IR-Lab SoSe 2023: How to import your Dataset with ir_datasets

maik_froebe · April 30, 2023, 6:12am

This guide shows you how to organize an information retrieval shared task or experiment with ir_datasets in TIRA. Please contact the TIRA admins or comment below this thread if you want to organize a Shared Task using TIRA and have any questions or problems, we are happy to help.

Preparation

Please update the FROM clause of your docker image from FROM webis/tira-ir-datasets-starter:0.0.47 to FROM webis/tira-ir-datasets-starter:0.0.54. Version 0.0.47 had a minor issue so that it was not possible to render search engine result pages if no relevance judgments (qrels) were available that is fixed in version 0.0.54.

For the rest of the tutorial, we assume you have the following:

A local docker image <YOUR-DOCKER-IMAGE> containing your ir_datasets installation (please ensure it starts with FROM webis/tira-ir-datasets-starter:0.0.54 as described above)
You have tested <YOUR-DOCKER-IMAGE> locally with tira-run
You have a TIRA account and you are in two groups: tira_org_ir-lab-sose23 and tira_vm_ir-lab-sose-2023-<YOUR-TEAM>.

To check that you are in the correct group, go to your profile summary (click on your account → Profile → Summary):

On your profile, click “Expand” to show your groups, there you should find that you are in the two groups:

Screenshot_20230430_080557

If you are not in the groups, please drop me a message.

Import your Dataset

Step 1: Navigate to https://www.tira.io/task/ir-lab-jena-leipzig-sose-2023

Step 2: Click on “Import Existing Dataset”

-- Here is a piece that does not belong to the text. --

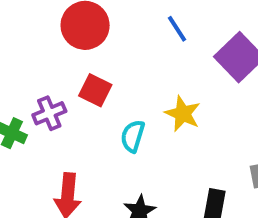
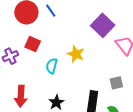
blue line: (177, 29) -> (51, 11), moved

Step 3: Upload your docker image

In case you already have uploaded your image to docker hub, you can skip this step.
If you do not have a docker hub account, you can follow the instructions to upload your image to your dedicated docker registry in TIRA:

For instance, to upload the pangram docker image from the tutorial, the commands might look like this (you have to replace tira-user-ir-lab-sose-2023-tutors with your group):

docker tag pangram-ir-dataset registry.webis.de/code-research/tira/tira-user-ir-lab-sose-2023-tutors/pangram-ir-dataset
docker login ...
docker push registry.webis.de/code-research/tira/tira-user-ir-lab-sose-2023-tutors/pangram-ir-dataset

which should look like this:

Step 4: Fill out the import form and upload

First, Specify the name of your dataset, and the docker image in the formular, then click on “Import IRDS Dataset”. The formular might look like this:

After clicking on “Import IRDS Dataset” you are redirected so that you see the progress of the import.
Please refresh this page regularly to see the progress (auto refresh is on the todo list :)), as soon as the output is as expected (i.e., the return code of the import indicates success, i.e., 0 and the stdout/stderr is as you would expect it), you are done

A valid import might look like this:

If you spot an error, you can delete your dataset and create it new from scratch.

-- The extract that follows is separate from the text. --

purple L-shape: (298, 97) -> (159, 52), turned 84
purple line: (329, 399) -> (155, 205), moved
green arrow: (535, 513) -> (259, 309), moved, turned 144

Double-check that everything is correct

After you have imported your dataset as specified above, you can check that everything is as expected.

Step 1: Navigate to https://www.tira.io/task/ir-lab-jena-leipzig-sose-2023

Step 2: Select your dataset and go to its settings

Step 3: Download the data and verify it on your system

After clicking on the settings for your datasets, scroll to “Export Dataset” and click the link “Download input for Systems”:

This will download the dataset to your system so that you can verify it.

If you spot an error, you can delete your dataset and create it new from scratch.

willi-bit · April 30, 2023, 6:37pm

Dear @maik_froebe ,
sorry for disturbing you again.
The steps of this tutorial were very clear and helpful, but now we’re questioning what should actually be submitted.
Our task from the course said that we should submit a Docker image containing a Jupyter Notebook, but the tira-run command and this submission seem to require our changed pangram image to work.

Also, tagging it like you showed results in an error for us (denied: access forbidden), I hope uploading it as a personal Docker image works as well

Thank you very much for the support and your time!

maik_froebe · May 1, 2023, 9:52am

Dear @willi-bit,

No worries, you do not “disturb”, we are happy that we have good participation in the course, and the more questions, the better

Please submit a Docker image that contains the ir_datasets integration in a Python file (i.e, .py) and the Jupyter notebook. The Python file contains the actual logic (i.e., how does the corpus look like, where the data is located, in which format, etc.), and the Jupyter notebook is intended to have “documentation” and examples. E.g., in the notebook, you can describe the ideas why you have created the corpus in the way you did it, and for example you can show one or two example documents or example topics.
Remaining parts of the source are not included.